1) nuke the Soviet Union to the extent that 100 million (out of 175 million total population) would be dead within weeks from the nuclear fallout alone (so this doesn’t even include deaths from the initial blast deaths or from radiation).
2) nuke China to the extent that 300 million (of their 600 million) would likewise be dead from the fallout. (even if China is completely not involved in the armed conflict and is an innocent party, simply because they’re an ally of the Soviet Union).
When someone inquired, “What if this isn’t China’s war? What if this is just a war with the Soviets? Can you change the plan?” Answer: “Well, yeah,” [the general] said resignedly, “we can, but I hope nobody thinks of it, because it would really screw up the plan.”
I hope nobody thinks of the fact that China isn’t part of the war, because it messes up with the plan to kill an extra 300 million innocent people.
This is the kind of person who held our nuclear weapons in 1961 (there’s probably someone similar with them now).
As the Marine Corps commandant rightly notes when he is informed of the plan: “Any plan that murders three hundred million Chinese when it might not even be their war is not a good plan. That is not the American way.” It was, however, the American plan.
In total, the creators of this plan themselves admitted that, if all went as planned (i.e. not even including any retaliation by the Soviet Union whatsoever) over 600 million people would be dead between the Soviet Union, China, and neighboring countries (Finland, for instance, would quite simply no longer exist).
What’s worse: when you add to this number those killed by firestorms (which we now know are some of the most deadly effects of nuclear weapon attacks), the number creeps to 1 billion people. That was a third of the world in 1961.
And when you factor in nuclear winter, a concept we didn’t know existed in 1961 but which we now know does exist… the resulting famine would probably have destroyed virtually the entire human race.
“The graph seemed to me the depiction of pure evil. It should not exist; there should be nothing real on earth that it referred to.”

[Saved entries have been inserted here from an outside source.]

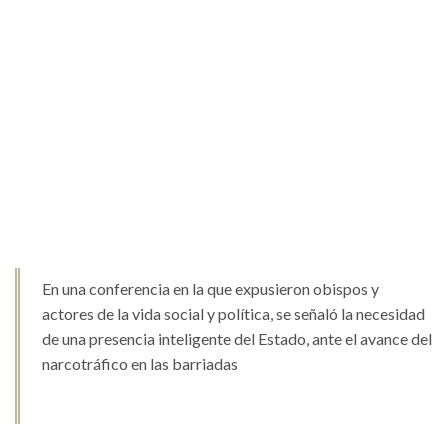
En una conferencia en la que expusieron obispos y
actores de la vida social y política, se señaló la necesidad
de una presencia inteligente del Estado, ante el avance del
narcotráfico en las barriadas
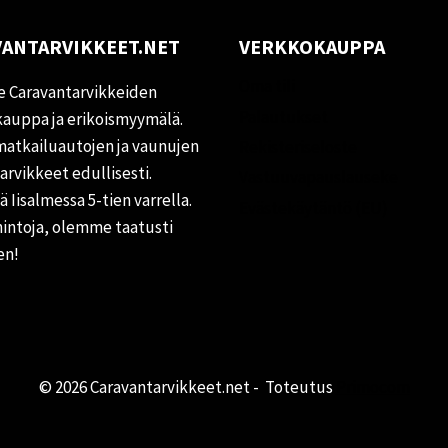
ANTARVIKKEET.NET
VERKKOKAUPPA
Oma tili
 Caravantarvikkeiden
Palautukset
auppa ja erikoismyymälä.
matkailuautojen ja vaunujen
Rekisteriseloste
tarvikkeet edullisesti.
Vastuuvapauslauseke
 Iisalmessa 5-tien varrella.
Evästekäytäntö (EU)
hintoja, olemme taatusti
en!
© 2026 Caravantarvikkeet.net - Toteutus
Primocom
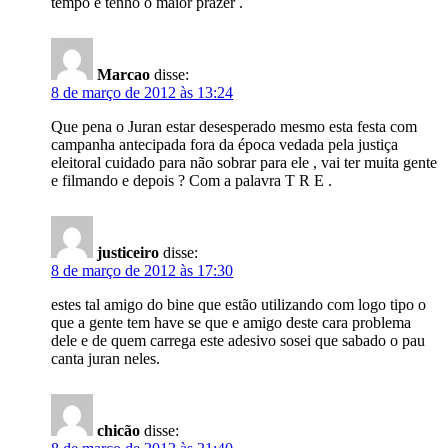
tempo e tenho o maior prazer .
Marcao
disse:
8 de março de 2012 às 13:24
Que pena o Juran estar desesperado mesmo esta festa com
campanha antecipada fora da época vedada pela justiça
eleitoral cuidado para não sobrar para ele , vai ter muita gente
e filmando e depois ? Com a palavra T R E .
justiceiro
disse:
8 de março de 2012 às 17:30
estes tal amigo do bine que estão utilizando com logo tipo o
que a gente tem have se que e amigo deste cara problema
dele e de quem carrega este adesivo sosei que sabado o pau
canta juran neles.
chicão
disse:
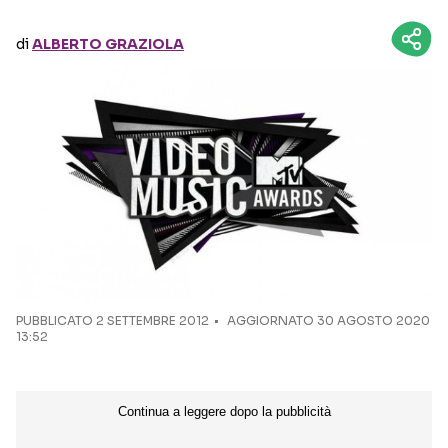
di
ALBERTO GRAZIOLA
Seguici sui social
PUBBLICATO
2 SETTEMBRE 2012
AGGIORNATO 30 AGOSTO 2020
13:52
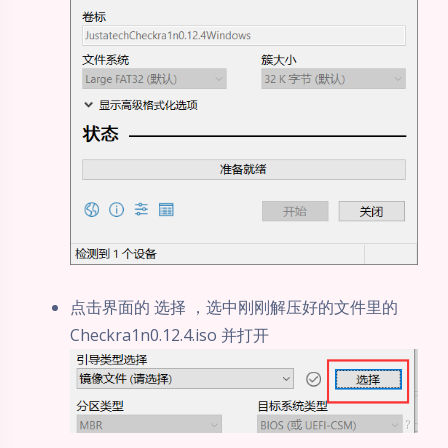
点击界面的 选择 ，选中刚刚解压好的文件里的
Checkra1n0.12.4.iso 并打开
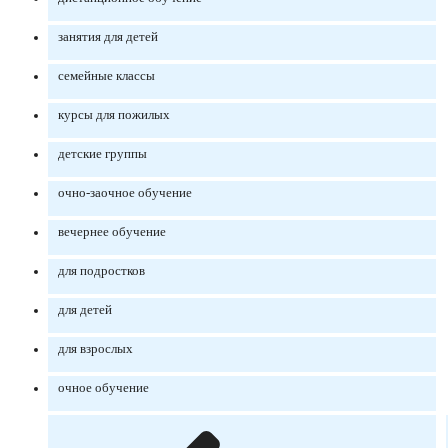
занятия для детей
семейные классы
курсы для пожилых
детские группы
очно-заочное обучение
вечернее обучение
для подростков
для детей
для взрослых
очное обучение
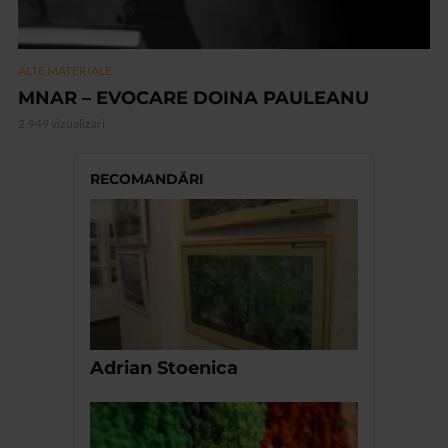
ALTE MATERIALE
MNAR – EVOCARE DOINA PAULEANU
2.949 vizualizari
RECOMANDĂRI
Adrian Stoenica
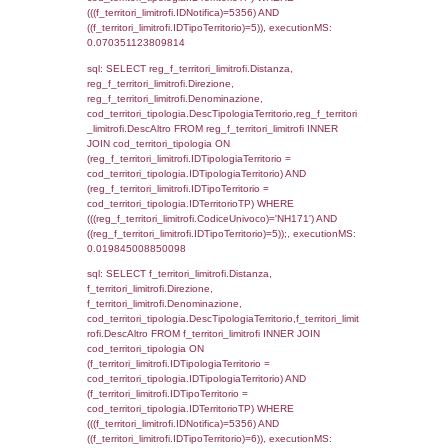
sql: SELECT el_regioni.Regione, el_province
el_comuni.Comune, f_confini.Denominazio
f_confini INNER JOIN ((el_comuni INNER JO
ON el_comuni.IstProvincia = el_province.IstP
INNER JOIN el_regioni ON el_province.IstR
el_regioni.IstRegione) ON f_confini.IDComu
el_comuni.IstComune WHERE
(((f_confini.IDNotifica)=5356));, executionMS
0.00049304962158203
sql: SELECT el_regioni.Regione, el_province
el_comuni.Comune, reg_f_confini.Denomin
reg_f_confini INNER JOIN ((el_comuni INN
el_province ON el_comuni.IstProvincia =
el_province.IstProvincia) INNER JOIN el_re
el_province.IstRegione = el_regioni.IstRegi
reg_f_confini.IDComune = el_comuni.Ist
(((reg_f_confini.CodiceUnivoco)='NH171'));,
0.0013589859008789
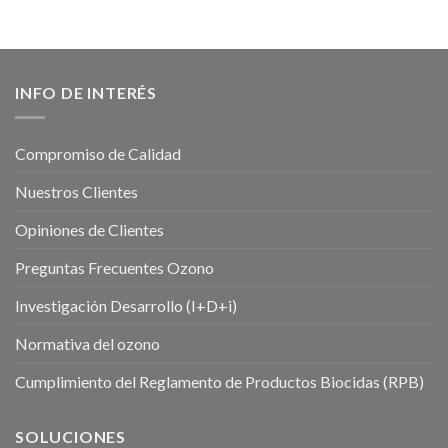
INFO DE INTERÉS
Compromiso de Calidad
Nuestros Clientes
Opiniones de Clientes
Preguntas Frecuentes Ozono
Investigación Desarrollo (I+D+i)
Normativa del ozono
Cumplimiento del Reglamento de Productos Biocidas (RPB)
SOLUCIONES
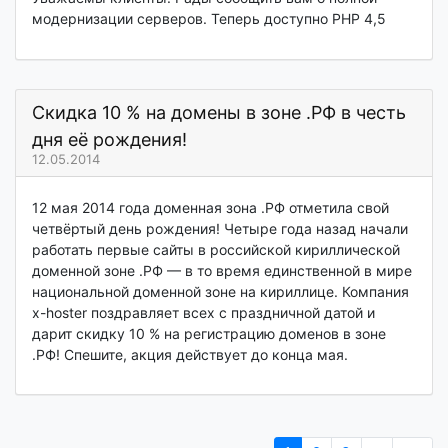
модернизации серверов. Теперь доступно PHP 4,5
Скидка 10 % на домены в зоне .РФ в честь
дня её рождения!
12.05.2014
12 мая 2014 года доменная зона .РФ отметила свой
четвёртый день рождения! Четыре года назад начали
работать первые сайты в российской кириллической
доменной зоне .РФ — в то время единственной в мире
национальной доменной зоне на кириллице. Компания
x-hoster поздравляет всех с праздничной датой и
дарит скидку 10 % на регистрацию доменов в зоне
.РФ! Спешите, акция действует до конца мая.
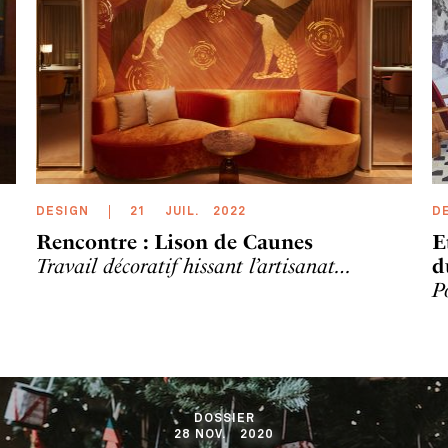
DESIGN
21
JUIL
.
2022
D
Rencontre : Lison de Caunes
E
Travail décoratif hissant l’artisanat…
d
P
DOSSIER
28
NOV
.
2020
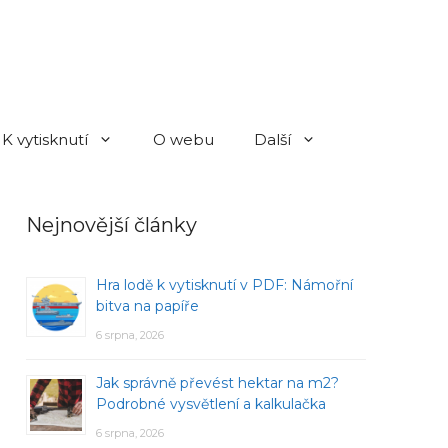
K vytisknutí
O webu
Další
Nejnovější články
Hra lodě k vytisknutí v PDF: Námořní
bitva na papíře
6 srpna, 2026
Jak správně převést hektar na m2?
Podrobné vysvětlení a kalkulačka
6 srpna, 2026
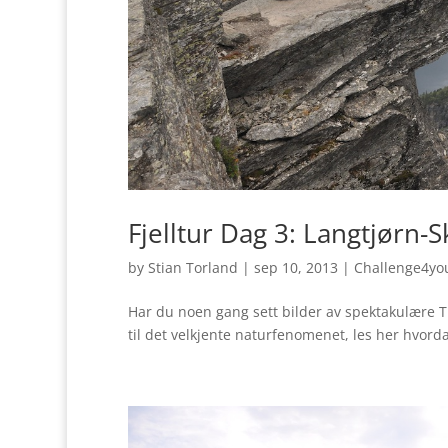
Fjelltur Dag 3: Langtjørn-S
by
Stian Torland
|
sep 10, 2013
|
Challenge4yo
Har du noen gang sett bilder av spektakulære Tr
til det velkjente naturfenomenet, les her hvord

————————THE CUBAN MISSILE CRISIS————————
One major focus of this book concerns the Cuban Missile Crisis. As he tells it, what the public knew/knows about it wasn’t anywhere near the truth.
First of all, when Khrushchev accepted Kennedy’s unfavourable deal offer (disarm the missiles, and we promise not to invade Cuba) the real deal went more like this: disarm the missiles, we promise not to invade Cuba, and we’ll disarm the missiles we have in Turkey over the next few months, but only if you promise to keep that part on the DL.

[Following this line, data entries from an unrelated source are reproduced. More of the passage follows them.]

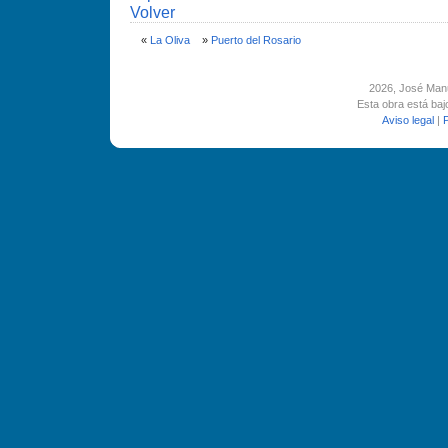
Volver
«
La Oliva
»
Puerto del Rosario
2026
, José Man
Esta obra está ba
Aviso legal
|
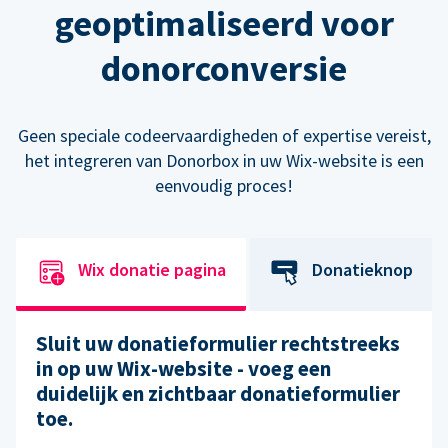
geoptimaliseerd voor
donorconversie
Geen speciale codeervaardigheden of expertise vereist,
het integreren van Donorbox in uw Wix-website is een
eenvoudig proces!
Wix donatie pagina
Donatieknop
Sluit uw donatieformulier rechtstreeks
in op uw Wix-website - voeg een
duidelijk en zichtbaar donatieformulier
toe.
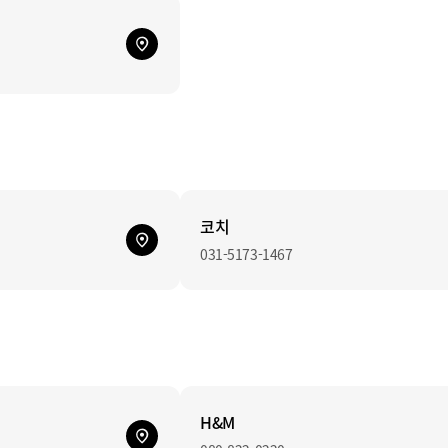
코치
031-5173-1467
H&M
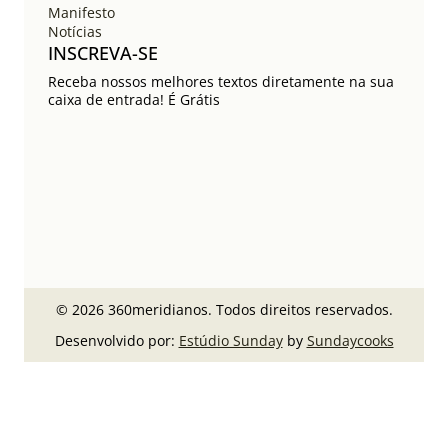
Manifesto
Notícias
INSCREVA-SE
Receba nossos melhores textos diretamente na sua
caixa de entrada! É Grátis
© 2026 360meridianos. Todos direitos reservados.
Desenvolvido por:
Estúdio Sunday
by
Sundaycooks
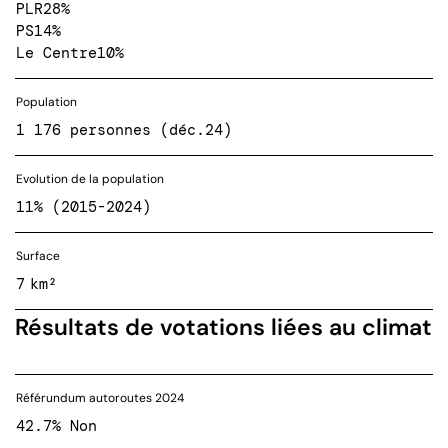
PLR
28%
PS
14%
Le Centre
10%
Population
1 176 personnes (déc.24)
Evolution de la population
11% (2015-2024)
Surface
7 km²
Résultats de votations liées au climat
Référundum autoroutes 2024
42.7% Non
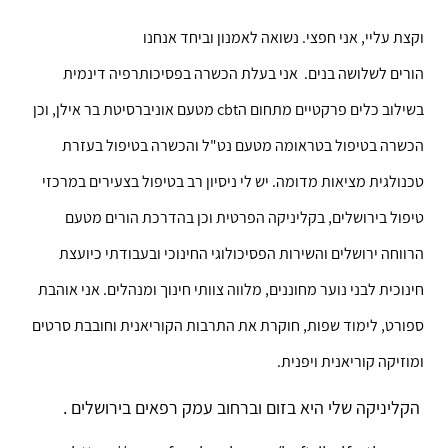
וקצת עליי, אני חפצי. נשואה לאמנון וביחד אנחנו
הורים לשלושה בנים. אני בעלת הכשרה בפסיכותרפיה דינמית
בשילוב כלים פרקטיים מתחום ה
cbt
מטעם אוניברסיטת בר אילן, וכן
הכשרה בטיפול בטראומה מטעם נט"ל והכשרה בטיפול בעזרת
טכנולגית מציאות מדומה. יש לי ניסיון רב בטיפול בצעירים במרכזי
טיפול בירושלים, בקליניקה הפרטית וכן בהדרכת הורים מטעם
הרווחה ירושלים והשירות הפסיכולוגי החינוכי ובעבודתי כיועצת
חינוכית לבני נוער מחוננים, מלווה צוותי חינוך ומנהלים. אני אוהבת
ספורט, לימוד שפות, חוקרת את התרבות הקוריאנית וחובבת סרטים
ומוזיקה קוריאנית ויפנית.
הקליניקה שלי היא בזום וברחוב עמק רפאים בירושלים .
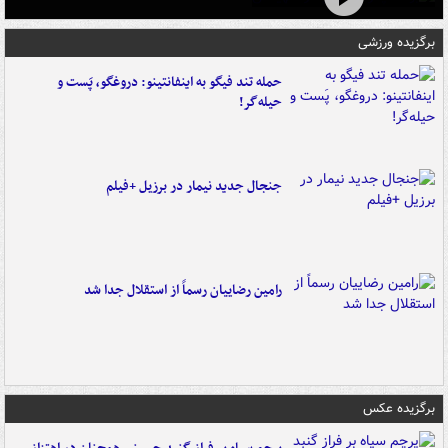
برگزیده ورزشی
حمله تند فیگو به اینفانتینو: دروغگو، پَست‌ و
حیله‌گر!
جنجال جدید نیمار در برزیل +فیلم
رامین رضاییان رسماً از استقلال جدا شد
برگزیده عکس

Second, both Khrushchev and Kennedy were incredibly reluctant to attack— there was never any real concern that either would make the first strike (either Khrushchev by ordering the Cubans to fire a missile at the US, or Kennedy by ordering the Turks to fire a missile at Russia and/or by invading Cuba).
For example, a few months after the crisis, Khrushchev said, regarding his decision to agree to Kennedy’s offer,
“When I asked the military advisors if they could assure me that holding fast would not result in the death of five hundred million human beings, they looked at me as though I was out of my mind, or what was worse, a traitor . . . So I said to myself, ‘To hell with these maniacs.’ . . . [My critics] say I was afraid to stand up to a paper tiger. It is all such nonsense. What good would it have done me in the last hour of my life to know that though our great nation and the United States were in complete ruins, the national honor of the Soviet Union was intact?’”

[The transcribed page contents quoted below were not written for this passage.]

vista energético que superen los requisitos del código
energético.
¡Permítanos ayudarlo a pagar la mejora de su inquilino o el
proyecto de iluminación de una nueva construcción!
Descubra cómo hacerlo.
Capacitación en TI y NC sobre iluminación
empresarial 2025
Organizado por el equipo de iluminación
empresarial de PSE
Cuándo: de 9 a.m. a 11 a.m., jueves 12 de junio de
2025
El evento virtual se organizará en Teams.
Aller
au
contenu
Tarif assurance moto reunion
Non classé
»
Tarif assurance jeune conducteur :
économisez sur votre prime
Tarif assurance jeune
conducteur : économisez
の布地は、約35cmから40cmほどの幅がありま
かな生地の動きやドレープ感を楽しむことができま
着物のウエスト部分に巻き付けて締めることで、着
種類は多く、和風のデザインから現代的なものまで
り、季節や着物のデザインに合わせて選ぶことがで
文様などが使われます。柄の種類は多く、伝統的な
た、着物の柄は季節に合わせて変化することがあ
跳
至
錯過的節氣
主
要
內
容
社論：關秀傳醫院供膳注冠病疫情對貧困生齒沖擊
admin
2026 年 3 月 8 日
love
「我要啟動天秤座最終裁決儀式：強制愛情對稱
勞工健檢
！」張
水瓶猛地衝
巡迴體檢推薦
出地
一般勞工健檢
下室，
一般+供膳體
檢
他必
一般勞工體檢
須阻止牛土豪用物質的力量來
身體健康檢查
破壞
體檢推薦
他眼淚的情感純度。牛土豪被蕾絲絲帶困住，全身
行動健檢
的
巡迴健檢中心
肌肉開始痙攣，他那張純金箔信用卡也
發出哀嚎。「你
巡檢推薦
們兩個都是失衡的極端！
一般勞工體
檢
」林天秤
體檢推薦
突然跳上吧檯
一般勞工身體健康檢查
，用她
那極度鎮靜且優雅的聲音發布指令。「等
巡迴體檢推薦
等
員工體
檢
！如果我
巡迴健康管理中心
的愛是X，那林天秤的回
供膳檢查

No, the real concern here was their underlings. Military commanders and the like who were always soooo close to making that call for themselves. And of course, once they did, the other side would be obligated to respond, and so forth.
For example: the Cuban commander who shot down the US U-2 plane flying over Cuba, on their own initiative, against direct orders from Khrushchev.
For another (terrifying) example: On the same day the U-2 plane was shot down, an American destroyer in the Caribbean, the USS Beale, detected several Soviet submarines and peppered them with “practice depth charges” (i.e. just baiting them by chucking hand grenades at them, which wouldn’t do any damage to the sub).
The day before, a message had supposedly been sent to Moscow that sending practice depth charges was going to be a signal to submarines that they should come up to identify themselves and surrender. (Naturally, this message was never received, so the subs had no idea this was a thing).
So, unbeknownst to the USS Beale, these subs had no idea they were being signaled. They 100% thought they were under attack.
And little did the USS Beale (or even the submarines’ crews!!!) know, these subs each carried a nuclear warhead with the power of the bomb dropped on Hiroshima.
Whoops.
Two of the three sub’s captains ordered the warheads readied for release, but ultimately none actually gave the order to strike (obviously, as we’d all probably be dead by now if they had).
Three people needed to agree to use the nuclear warhead: the captain, his second in command, and the Communist Party officer on board. On one of the subs, two of the three people to make the call to release the nuke agreed to do it— and the third was so close to agreeing with them. But he stood firm. They, and the other subs, decided to surface and surrender.
Even more wild: when they got back to Russia, the captains were all scolded for surfacing… rather than violating their written orders not to fire the nuclear weapons without a command from higher ups.
They were scolded for opting not to use nukes against direct orders. For saving all our lives basically.
Small wonder the guy who opposed his two fellow officers on that last sub is referred to as “The Man Who Saved the World.”
————————REACTIONS————————
First, it’s obvious how inefficient the higher echelons of the US government are, even when dealing with things as sensitive as nuclear weapons.
And it’s terrifying to learn how many people have the theoretical and practical ability to start a nuclear war on a whim.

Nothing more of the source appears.